Subsequent statutes and policies shaped by or amending the Act's principles included FISMA, the E-Government Act, and later congressional measures debated during hearings by the House Oversight and Government Reform Committee. Implementation was further guided by OMB policies under directors such as Frank Raines and John Koskinen, and affected by OFPP memoranda. In the 2010s, debates over the FITARA in the 112th United States Congress revisited CIO authorities created by the 1996 law. Oversight from bodies including CBO and GAO reports continued to influence amendments and policy updates.

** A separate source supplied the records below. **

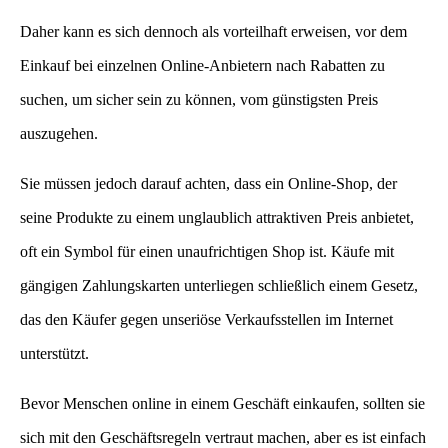
Daher kann es sich dennoch als vorteilhaft erweisen, vor dem
Einkauf bei einzelnen Online-Anbietern nach Rabatten zu
suchen, um sicher sein zu können, vom günstigsten Preis
auszugehen.
Sie müssen jedoch darauf achten, dass ein Online-Shop, der
seine Produkte zu einem unglaublich attraktiven Preis anbietet,
oft ein Symbol für einen unaufrichtigen Shop ist. Käufe mit
gängigen Zahlungskarten unterliegen schließlich einem Gesetz,
das den Käufer gegen unseriöse Verkaufsstellen im Internet
unterstützt.
Bevor Menschen online in einem Geschäft einkaufen, sollten sie
sich mit den Geschäftsregeln vertraut machen, aber es ist einfach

Critiques argued the Act centralized authority excessively or conversely failed to ensure adequate enforcement, a debate echoed in oversight hearings before the House Committee on Oversight and Government Reform and the Senate Homeland Security and Governmental Affairs Committee. Some stakeholders, including vendors like IBM, Microsoft, and Oracle and procurement offices in DoD programs, reported ambiguities in acquisition guidance and challenges integrating commercial off-the-shelf solutions. GAO and Inspector General reports cited uneven implementation at agencies including the VA and CMS, while scholars at Harvard Kennedy School and Stanford University questioned measurable impacts on cost savings. Litigation over procurement outcomes reached administrative tribunals and cases before the United States Court of Federal Claims in disputes involving contract performance and bid protests adjudicated under Federal Acquisition Regulation principles.